Today’s blog post was inspired by @BenjaminMerry who tweeted “Got a letter in the mail inviting me to apply to Lincoln Memorial University. We name schools after objects now?”

Okay here is a history lesson for anyone who might wonder who or what Lincoln Memorial University is named for and how the University came to be (Hint- Abraham Lincoln had a hand in our founding). Benjamin, I guess that means you.

First, I would like to note that Lincoln Memorial University is one of thousands of dots on maps across the country that bears the name of our 16th president. There are automobiles (Lincoln), toys (Lincoln Logs), cities, towns, tunnels, battleships, vessels and forts. There are Lincoln Counties in Arkansas, Colorado, Idaho, Kansas, Minnesota, Mississippi, Nebraska, Nevada, New Mexico, Oklahoma, Oregon, Washington, West Virginia, Wisconsin and Wyoming. Bottom line, LMU is not original. Or is it?

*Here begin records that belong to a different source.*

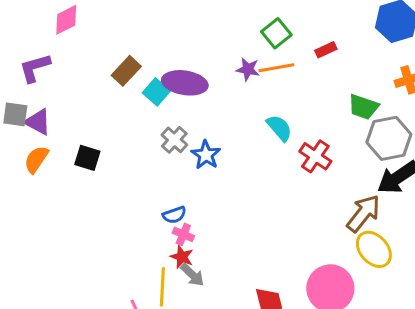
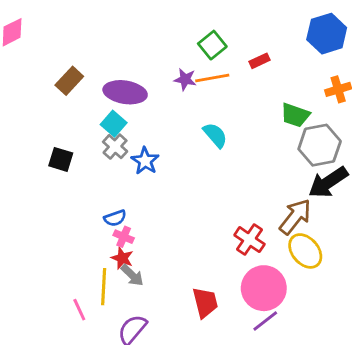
cyan square: (156, 92) -> (114, 124), moved
red cross: (315, 156) -> (249, 240), moved
black square: (87, 158) -> (61, 159), moved

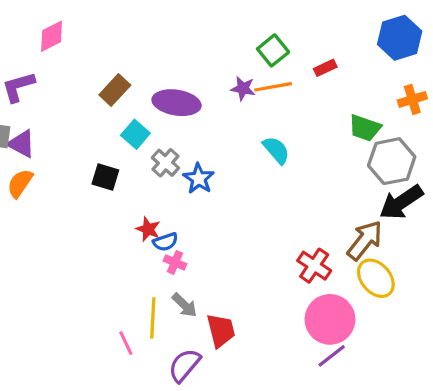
cyan square: (114, 124) -> (135, 134), moved
red star: (122, 258) -> (148, 229), moved
red trapezoid: (205, 302) -> (221, 330), moved

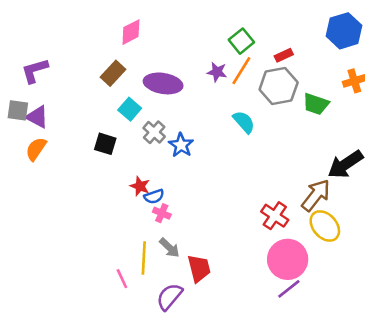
pink diamond: (52, 36) -> (131, 32), moved
orange line: (273, 87) -> (241, 71), turned -48
gray hexagon: (392, 161) -> (279, 86), moved

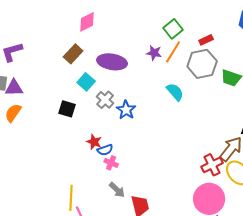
purple triangle: (37, 117) -> (14, 88), turned -30
red cross: (275, 216) -> (212, 165), moved, turned 30
yellow line: (144, 258) -> (71, 198), moved

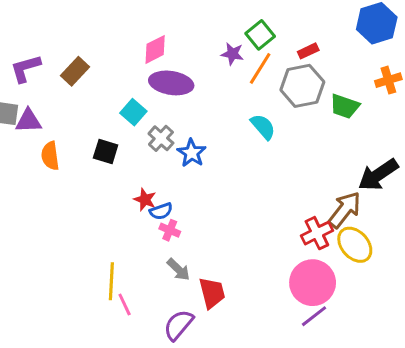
pink diamond: (87, 22) -> (155, 49), moved
purple star: (154, 53) -> (232, 54), moved
brown rectangle: (73, 54) -> (75, 71), moved
orange semicircle: (13, 113) -> (50, 156), moved, turned -42

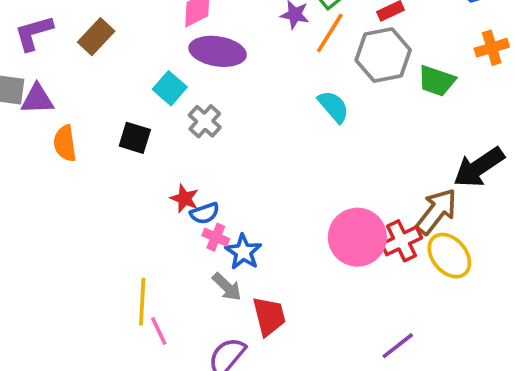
blue star: (192, 153) -> (243, 252), moved
pink circle: (313, 283) -> (357, 237), moved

General Oliver Otis Howard

Lincoln Memorial University is nestled in the heart of the Cumberland Gap, where Kentucky, Tennessee and Virginia converge.  How a college came about in this setting is a testament to President Abraham Lincoln and a group of determined visionaries near the end of the 19th century. During the Civil War this area around the Cumberland Gap remained staunchly loyal to the Federal Government. In 1863, President Abraham Lincoln met with General O.O. Howard and expressed his desire to repay that loyalty after the war. Remembering that comment, on February 12, 1897, Howard helped charter Lincoln Memorial University as a living memorial to Abraham Lincoln.  The University’s mission would be to provide educational opportunities to the then isolated citizens of Appalachia.

 

Courtesy of the Abraham Lincoln Library and Museum

 

 

Monuments and memorials to the slain President began popping up immediately following his assassination. And demands for a national monument were voiced well before Congress passed the first bill to provide for planning and funding for the endeavor in 1867. The initial design never gained the support needed to see it through and hope for a national memorial fell into doubt. It wasn’t until December 13, 1910, that a final bill passed. The Lincoln Memorial Commission had its first meeting the following year under President William Howard Taft.

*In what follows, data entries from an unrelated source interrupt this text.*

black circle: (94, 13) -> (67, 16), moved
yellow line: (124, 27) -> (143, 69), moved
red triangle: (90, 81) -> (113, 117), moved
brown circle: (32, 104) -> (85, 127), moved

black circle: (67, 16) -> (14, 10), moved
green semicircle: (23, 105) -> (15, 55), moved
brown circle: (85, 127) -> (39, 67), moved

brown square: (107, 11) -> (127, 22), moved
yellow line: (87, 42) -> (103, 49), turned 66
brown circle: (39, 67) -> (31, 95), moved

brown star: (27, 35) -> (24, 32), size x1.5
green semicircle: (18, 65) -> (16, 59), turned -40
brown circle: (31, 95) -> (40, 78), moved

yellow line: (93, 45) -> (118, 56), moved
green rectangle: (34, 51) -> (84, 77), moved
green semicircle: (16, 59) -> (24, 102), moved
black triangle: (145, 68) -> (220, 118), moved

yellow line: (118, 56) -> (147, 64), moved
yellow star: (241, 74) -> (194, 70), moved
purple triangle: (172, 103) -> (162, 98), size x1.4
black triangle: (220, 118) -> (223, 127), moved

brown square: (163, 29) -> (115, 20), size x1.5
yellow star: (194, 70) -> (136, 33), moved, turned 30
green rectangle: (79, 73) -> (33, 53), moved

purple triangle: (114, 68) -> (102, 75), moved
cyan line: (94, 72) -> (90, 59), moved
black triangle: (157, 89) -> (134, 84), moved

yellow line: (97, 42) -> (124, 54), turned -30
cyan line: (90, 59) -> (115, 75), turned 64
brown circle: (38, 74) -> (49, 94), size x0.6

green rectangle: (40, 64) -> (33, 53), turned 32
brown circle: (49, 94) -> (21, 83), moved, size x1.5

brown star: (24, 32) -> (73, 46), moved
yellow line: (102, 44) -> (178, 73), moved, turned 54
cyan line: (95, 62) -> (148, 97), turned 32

From the time the Civil War ended to 1912 when the national monument for Lincoln got off the ground, many schools, tunnels, roads and memorials here dedicated throughout the Northern Union states. Naturally, the Southern Confederate states were less apt to honor the “Great Emancipator.” But, in Tennessee one remained that Lincoln himself had a hand in creating.

Now, back to Benjamin’s original query: ‘We name schools after objects now?’ Though I am sure that there are some colleges out there named after an object, Lincoln Memorial University is not one of them. In fact, as a member of our communications team, I stress that we always refer to ourselves as Lincoln Memorial University or LMU, just to be sure there is no confusion with the Lincoln Memorial.

That is not to say we aren’t big fans of the Lincoln Memorial, because we certainly are. Every year we have the honor of being the only educational institution to lay a wreath at the wreath laying ceremony in honor of Lincoln’s birthday. The Abraham Lincoln Library and Museum on the LMU main campus also contains a number of Lincoln Memorial artifacts. Our collection includes a casting used in sculptor Daniel Chester French’s studio during the design of the interior sculptor around 1916. The casting was a working model, never meant for display and is one of a handful of such that exist. Several poses were proposed during the design process and the LMU French casting is actually very close to the final marble figure.

So to answer the great debate of which came first, LMU, with a founding date of 1897, wins over the Lincoln Memorial, with a completion date of 1922. But no matter where we stand in the chronology of entities named after the 16th president, we wear his name proudly.